Para concluir o ciclo apocalíptico chegamos a Carnage, uma colaboração entre Nick e o multi-instrumentista Warren Ellis, já citado aqui, amigo de Cave e integrante dos Bad Seeds, é uma meditação relativamente tranquila sobre a salvação espiritual na era da solidão. Em cada uma das oito faixas do álbum, Cave tenta dar sentido ao seu lugar no mundo, conforme ele o vê desmoronando ao seu redor. Carnage mostra que o único artista que estava “preparado” para meses de bloqueio e distanciamento social por conta da profunda imersão em um contexto de mortes, com toda certeza seria Nick Cave, cuja musica vem lidando com o conceito de perda há algum tempo. Uma coisa é certa para quem acompanha a carreira do musico australiano e sua banda: o macabro é tema transversal de suas composições.


Na abertura do álbum, “Hand of God”, através de um blues disperso, porém barulhento e desconstrucionista, ele canta sobre pessoas que buscam o paraíso, transformando essa busca em uma história de sobrevivência, esperando por intervenção (aquele mesmo que em outrora, como já havia dito aqui antes, cantara “Eu não acredito em um Deus intervencionista”). É forte e evocativo, especialmente quando uma voz canta, "mão de deus", em falsete atrás de seu barítono. As cordas de Ellis se expandem ao seu redor, como ondas ultrapassando-o.

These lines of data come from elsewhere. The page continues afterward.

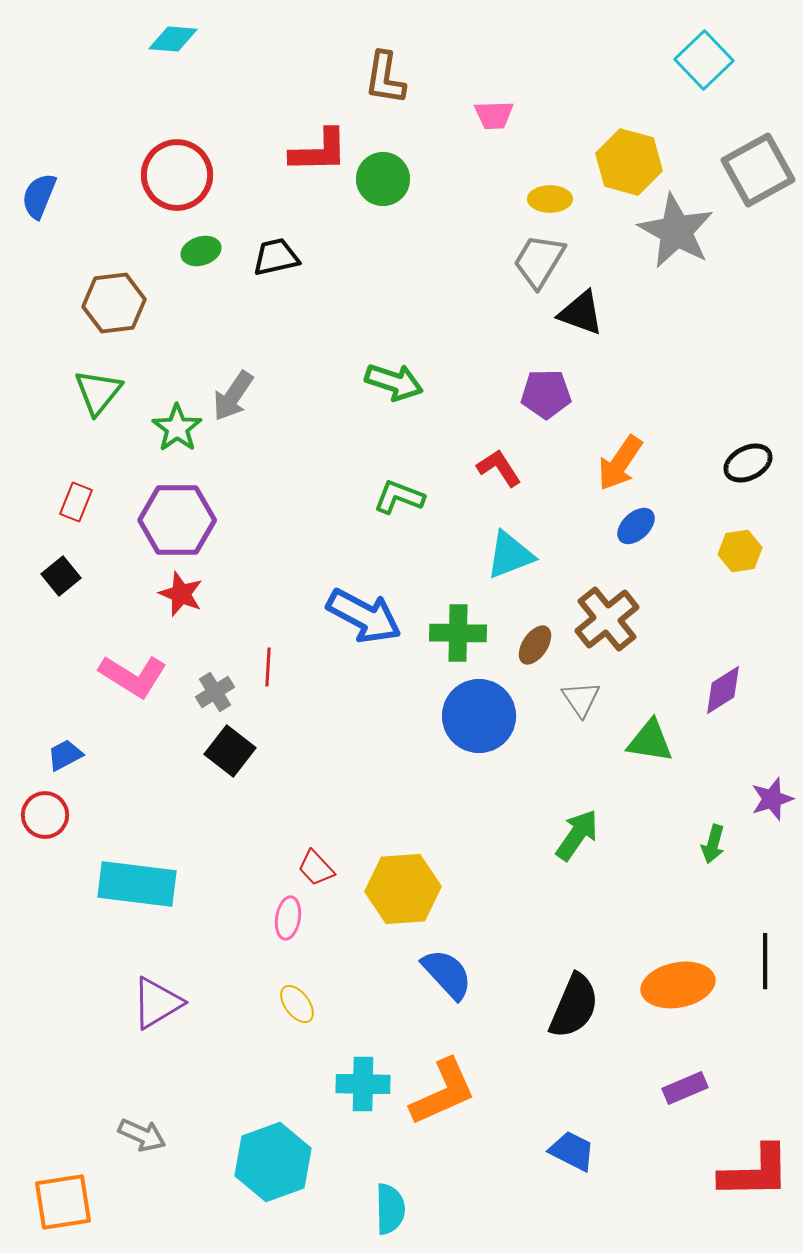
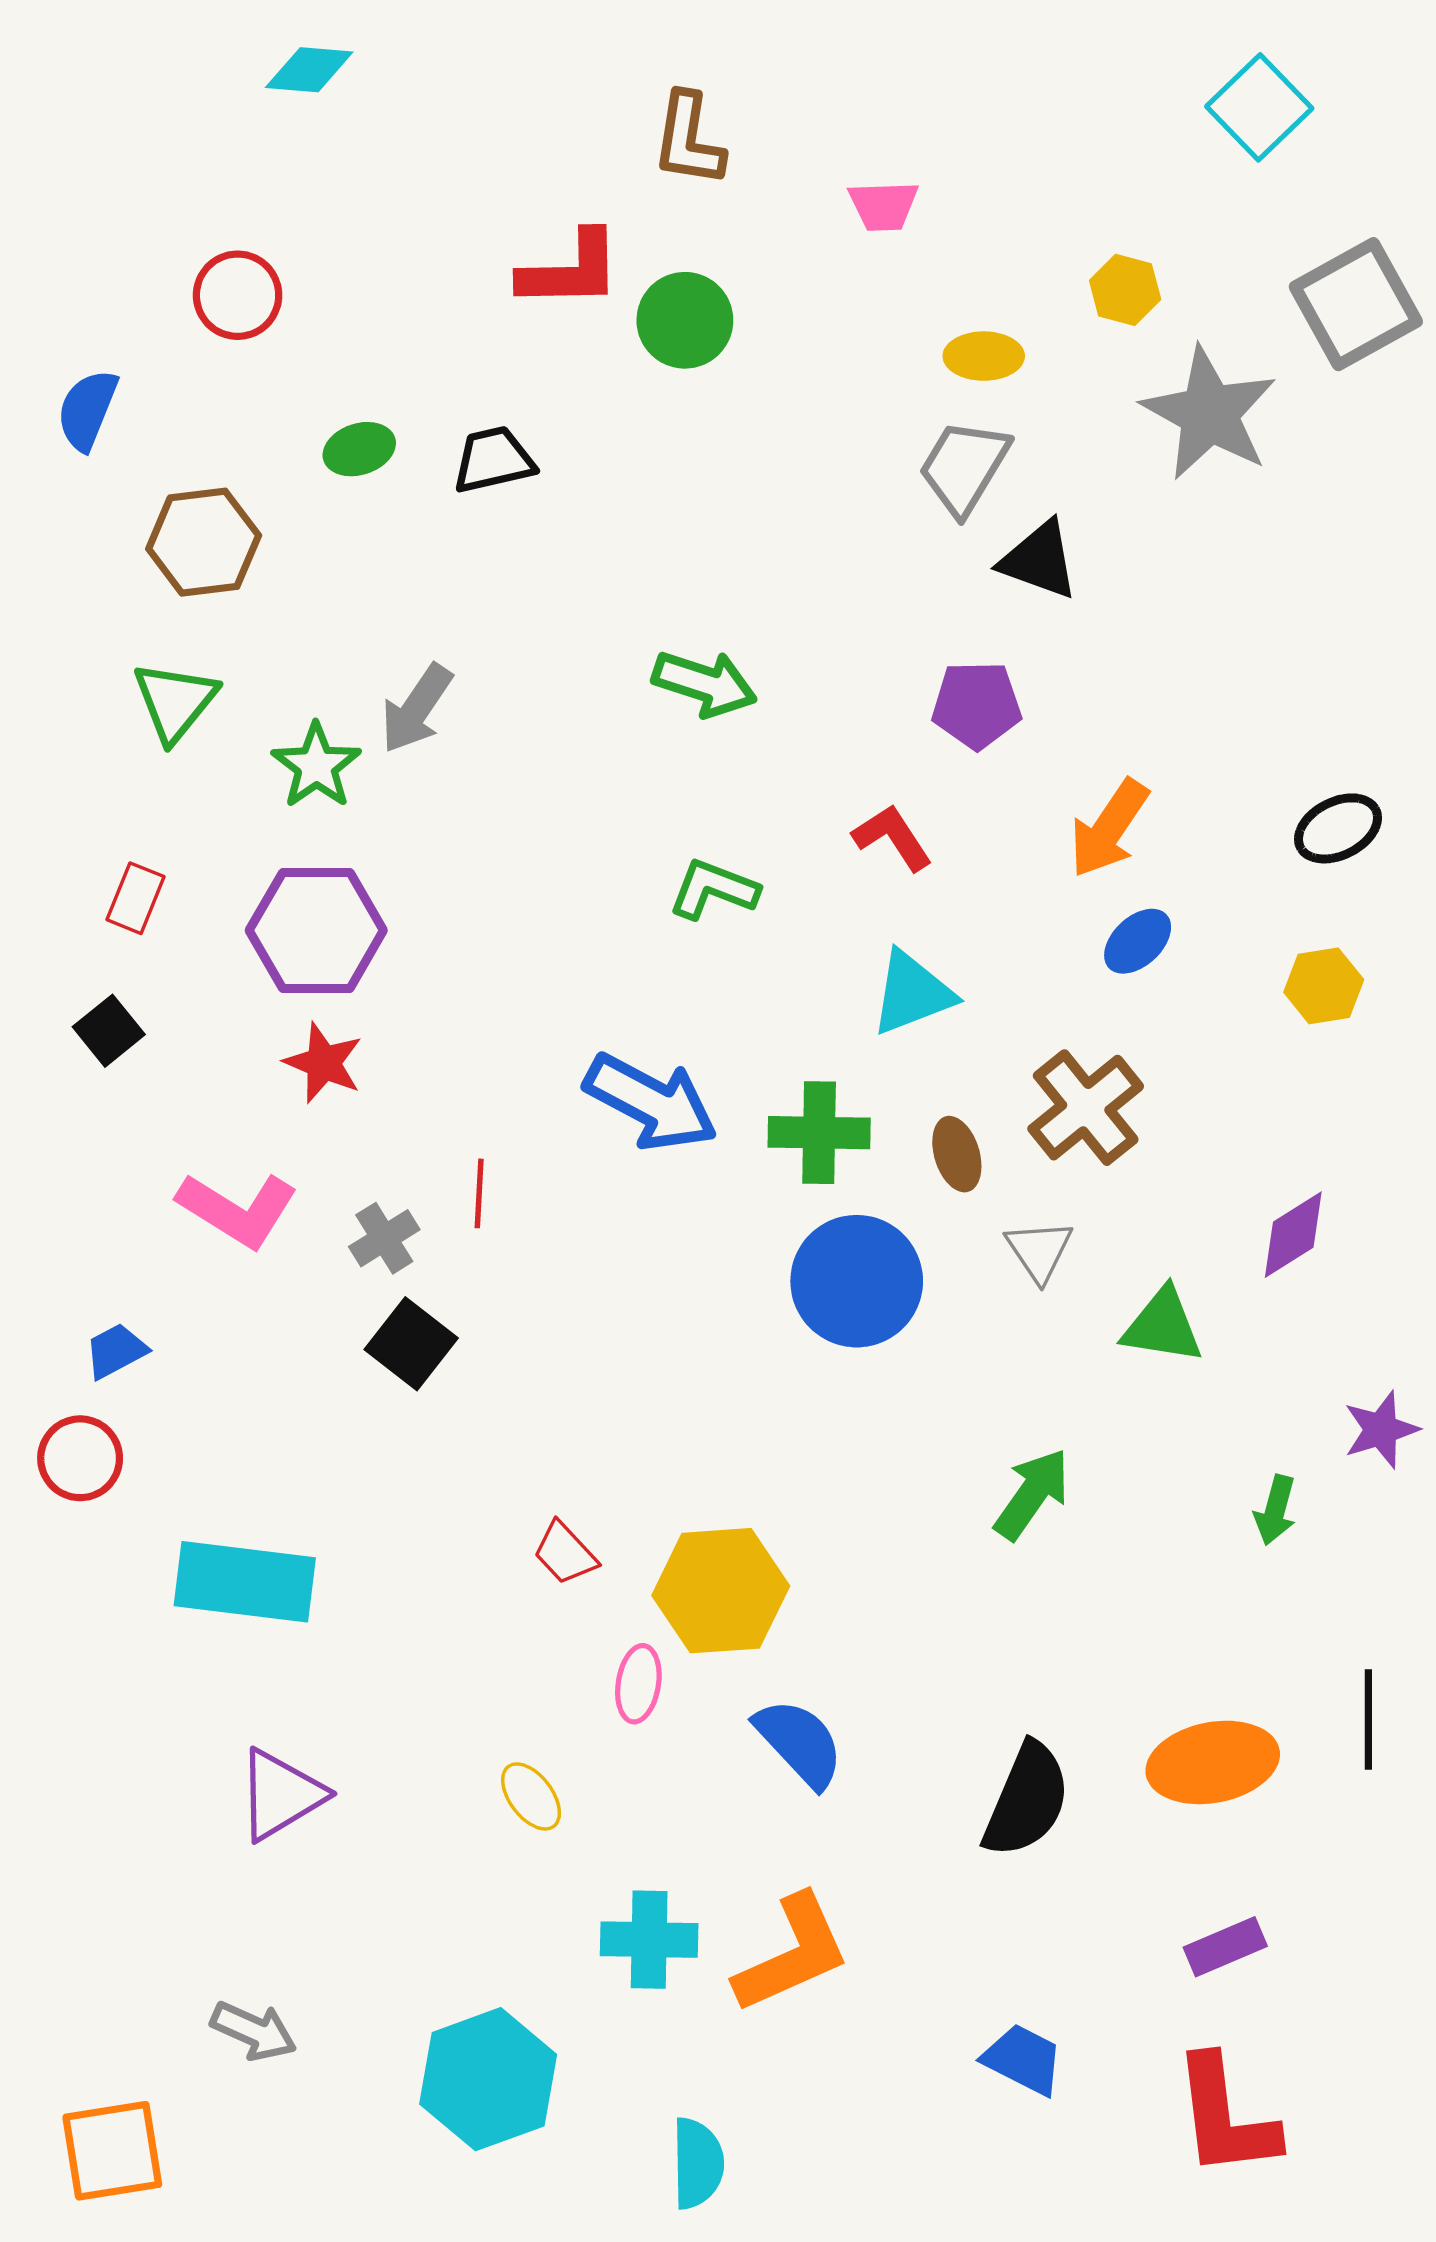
yellow hexagon: (629, 162) -> (1125, 290), size x0.6
red circle: (177, 175) -> (238, 295), moved, size x0.7
blue semicircle: (39, 196) -> (87, 410), moved
brown ellipse: (535, 645) -> (957, 1154), turned -51
pink ellipse: (288, 918) -> (638, 1684), moved
red L-shape: (755, 1172) -> (1225, 2117), moved, turned 84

Boa parte das canções de Nick, principalmente nos últimos álbuns, vêm falando sobre se despedir de alguém que você ama, através de um movimento inverso essa mesma temática ganha áreas de reencontro. A faixa “Albuquerque”, por sinal minha preferida, fala sobre se sentir feliz diante de uma situação irreversível, ele canta “And we won't get to anywhere / Anytime this year, darling”, e sob a flutuação de sintetizadores chorosos ele complementa “Anytimes this year / we won´t get to anywhere, Darling”, a realidade desejada só é possível no campo imagético, mas efetivamente ela se torna acessível no fim.


É em White Elephant que Nick demonstra o auge de sua revolta, mesmo sempre se abstendo de um posicionamento politico em boa parte de sua vida, até mesmo por ser um homem perturbado por muitas dores existenciais, dessa vez ele se abstém de se abster e apunhala a extrema direita de tal forma que com certeza eles devem ter sentido de imediato assim que ouviram a canção. É interessante falar que Nick sempre foi um cara bastante querido no espectro ideológico à direita, não apenas por ser essa pessoa que transparece um distanciamento do meio político, mesmo evitando falar até desse distanciamento, mas principalmente por cantar acerca de Deus. É em White Elephant que Deus ganha uma nova conotação, partindo do principio de que o elefante branco seria uma espécie de esfinge política e Deus um manifestante reivindicando perante sua existência, ele canta “The white hunter sits on his porch / With his elephant gun and his tears / He'll shoot you for free if you come around here / A protester kneels on the neck of a statue / The statue says "I can't breathe" / The protester says "Now you know how it feels", em tradução livre ficaria como “O caçador branco está sentado em sua varanda / Com sua arma de elefante e suas lágrimas / Ele vai atirar em você de graça se você vier por aqui / Um manifestante se ajoelha no pescoço de uma estátua / A estátua diz “não consigo respirar” / O manifestante diz “agora você sabe como é”. Mas no meio da música, com o som de tambores de metralhadora, a violência termina abruptamente, Cave e um coro cantam em êxtase: "A hora está chegando, a hora está próxima / Para o Reino no Céu." É um momento em que as nuvens estacionam e a esperança brilha.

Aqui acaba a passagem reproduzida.